We are concerned about organisations with low or inconsistent reports, and provide support and guidance to organisations with difficulties reporting to the NRLS.  


15. What if the data in the summary report does not match the local organisations’ own records?

This data set is based on the date an incident report was successfully submitted to the NRLS.  Incident reports have been included if they occurred between 1 October 2011 and 31 March 2012 and were submitted by 31 May 2012. If the number of reports in the local database is different this may be because the incidents were not submitted to the NRLS by 31 May 2012, or because the incidents did not meet national data quality checks (incident reports may be rejected by the NRLS if mandatory fields are not completed).

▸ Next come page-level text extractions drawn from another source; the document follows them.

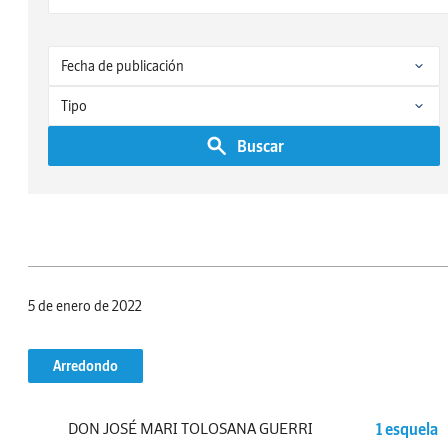
Buscar
5 de enero de 2022
Arredondo
DON JOSÉ MARI TOLOSANA GUERRI
1 esquela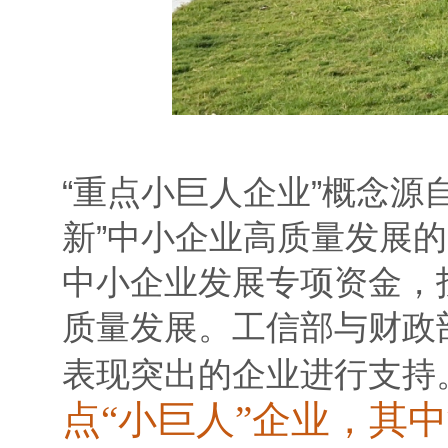
“重点小巨人企业”概念源
新”中小企业高质量发展
中小企业发展专项资金，投
质量发展。工信部与财政部
表现突出的企业进行支持
点“小巨人”企业，其中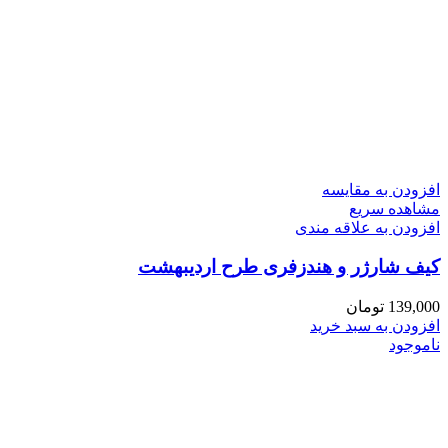
افزودن به مقایسه
مشاهده سریع
افزودن به علاقه مندی
کیف شارژر و هندزفری طرح اردیبهشت
139,000
تومان
افزودن به سبد خرید
ناموجود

16. What happens to this data following the abolition of NPSA?

It is important that NHS organisations continue to submit their patient safety incident reports to the National Reporting and Learning System (NRLS). The NRLS will continue to receive reports of patient safety incidents and the responsibility for oversight will move to the NHS Commissioning Board.  

These data workbooks cover organisation patient safety incident report data for incidents that occurred between 1 October 2012 and 31 March 2013 and were submitted to the National Reporting and Learning System (NRLS) by the end of May 2013.